START DATA EXCERPTS

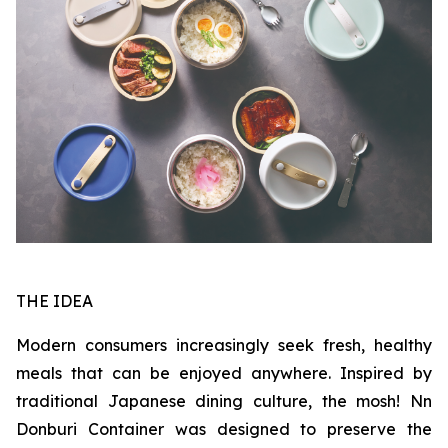
THE IDEA
Modern consumers increasingly seek fresh, healthy
meals that can be enjoyed anywhere. Inspired by
traditional Japanese dining culture, the mosh! Nn
Donburi Container was designed to preserve the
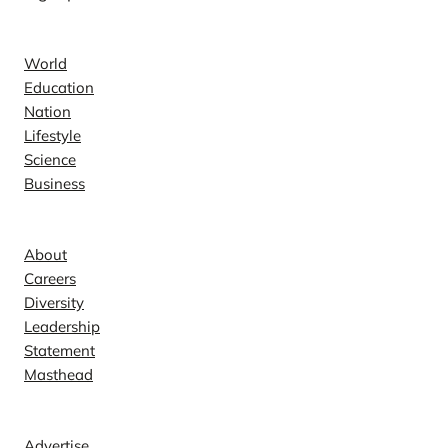
News
World
Education
Nation
Lifestyle
Science
Business
Company
About
Careers
Diversity
Leadership
Statement
Masthead
Contact
Advertise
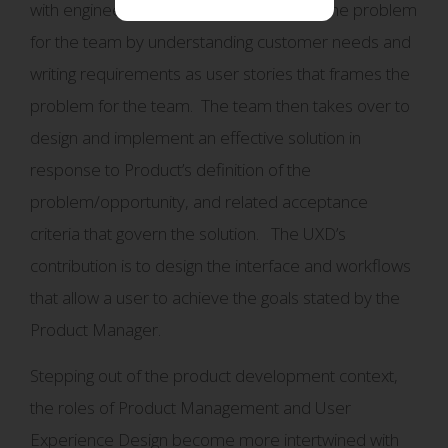
with engineers. Product works to frame the problem
for the team by understanding customer needs and
writing requirements as user stories that frames the
problem for the team. The team then takes over to
design and implement an effective solution in
response to Product’s definition of the
problem/opportunity, and related acceptance
criteria that govern the solution. The UXD’s
contribution is to design the interface and workflows
that allow a user to achieve the goals stated by the
Product Manager.
Stepping out of the product development context,
the roles of Product Management and User
Experience Design become more intertwined with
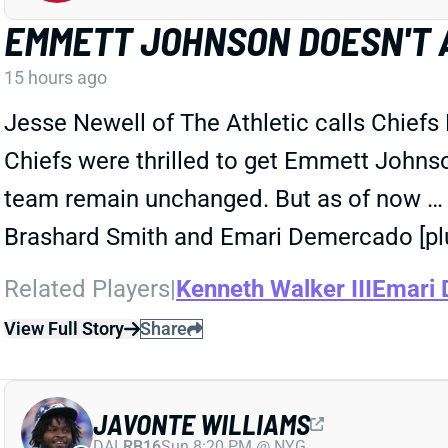
EMMETT JOHNSON DOESN'T 
15 hours ago
Jesse Newell of The Athletic calls Chiefs
Chiefs were thrilled to get Emmett Johnson 
team remain unchanged. But as of now … he
Brashard Smith and Emari Demercado [plu
Related Players
|
Kenneth Walker III
Emari
View Full Story
Share
JAVONTE WILLIAMS
DAL
RB16
Sun 8:20 PM @ NYG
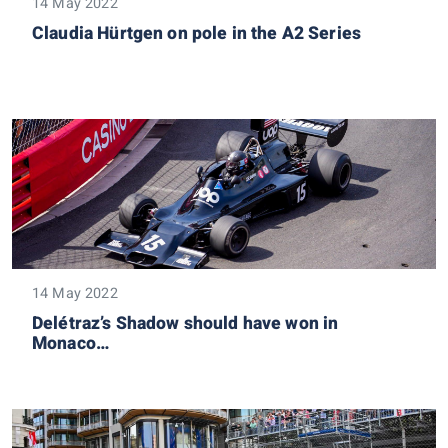
14 May 2022
Claudia Hürtgen on pole in the A2 Series
14 May 2022
Delétraz’s Shadow should have won in
Monaco…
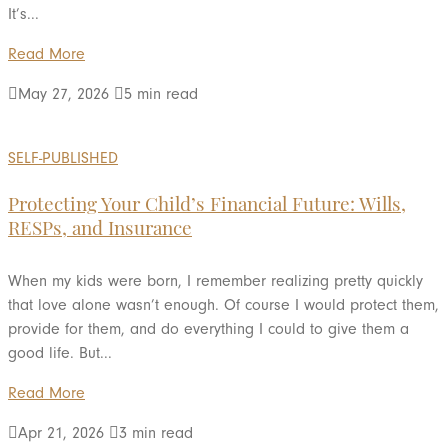
It’s...
Read More

May 27, 2026

5 min read
SELF-PUBLISHED
Protecting Your Child’s Financial Future: Wills,
RESPs, and Insurance
When my kids were born, I remember realizing pretty quickly
that love alone wasn’t enough. Of course I would protect them,
provide for them, and do everything I could to give them a
good life. But...
Read More

Apr 21, 2026

3 min read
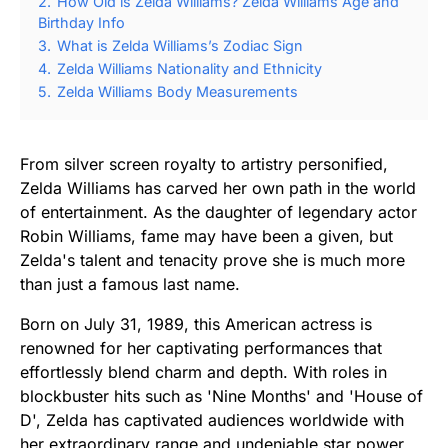
2.
How Old is Zelda Williams? Zelda Williams Age and
Birthday Info
3.
What is Zelda Williams’s Zodiac Sign
4.
Zelda Williams Nationality and Ethnicity
5.
Zelda Williams Body Measurements
From silver screen royalty to artistry personified,
Zelda Williams has carved her own path in the world
of entertainment. As the daughter of legendary actor
Robin Williams, fame may have been a given, but
Zelda's talent and tenacity prove she is much more
than just a famous last name.
Born on July 31, 1989, this American actress is
renowned for her captivating performances that
effortlessly blend charm and depth. With roles in
blockbuster hits such as 'Nine Months' and 'House of
D', Zelda has captivated audiences worldwide with
her extraordinary range and undeniable star power.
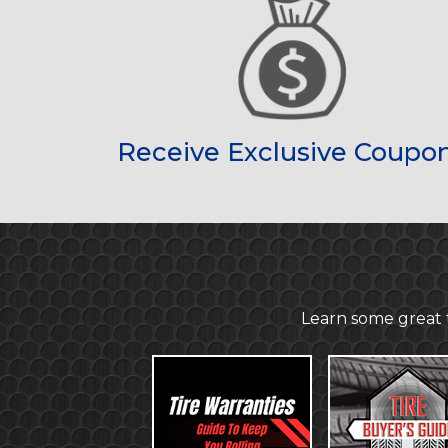
Receive Exclusive Coupo
Learn some great t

END DATA EXCERPTS

→ **WHAT TO WORK ON**: Exactly as they appear above, print all the lines, but not the pictures.

→ **RESPONSE**:
THE IDEA
Modern consumers increasingly seek fresh, healthy
meals that can be enjoyed anywhere. Inspired by
traditional Japanese dining culture, the mosh! Nn
Donburi Container was designed to preserve the
News
World
Education
Nation
Lifestyle
Science
Business
Company
About
Careers
Diversity
Leadership
Statement
Masthead
Contact
Advertise
with engineers. Product works to frame the problem
for the team by understanding customer needs and
writing requirements as user stories that frames the
problem for the team. The team then takes over to
design and implement an effective solution in
response to Product’s definition of the
problem/opportunity, and related acceptance
criteria that govern the solution. The UXD’s
contribution is to design the interface and workflows
that allow a user to achieve the goals stated by the
Product Manager.
Stepping out of the product development context,
the roles of Product Management and User
Experience Design become more intertwined with
EMMETT JOHNSON DOESN'T 
15 hours ago
Jesse Newell of The Athletic calls Chiefs
Chiefs were thrilled to get Emmett Johnson 
team remain unchanged. But as of now … he
Brashard Smith and Emari Demercado [plu
Related Players
|
Kenneth Walker III
Emari
View Full Story
Share
JAVONTE WILLIAMS
DAL
RB16
Sun 8:20 PM @ NYG
14 May 2022
Claudia Hürtgen on pole in the A2 Series
14 May 2022
Delétraz’s Shadow should have won in
Monaco…
It’s...
Read More

May 27, 2026

5 min read
SELF-PUBLISHED
Protecting Your Child’s Financial Future: Wills,
RESPs, and Insurance
When my kids were born, I remember realizing pretty quickly
that love alone wasn’t enough. Of course I would protect them,
provide for them, and do everything I could to give them a
good life. But...
Read More

Apr 21, 2026

3 min read
2.
How Old is Zelda Williams? Zelda Williams Age and
Birthday Info
3.
What is Zelda Williams’s Zodiac Sign
4.
Zelda Williams Nationality and Ethnicity
5.
Zelda Williams Body Measurements
From silver screen royalty to artistry personified,
Zelda Williams has carved her own path in the world
of entertainment. As the daughter of legendary actor
Robin Williams, fame may have been a given, but
Zelda's talent and tenacity prove she is much more
than just a famous last name.
Born on July 31, 1989, this American actress is
renowned for her captivating performances that
effortlessly blend charm and depth. With roles in
blockbuster hits such as 'Nine Months' and 'House of
D', Zelda has captivated audiences worldwide with
her extraordinary range and undeniable star power.
Receive Exclusive Coupo
Learn some great t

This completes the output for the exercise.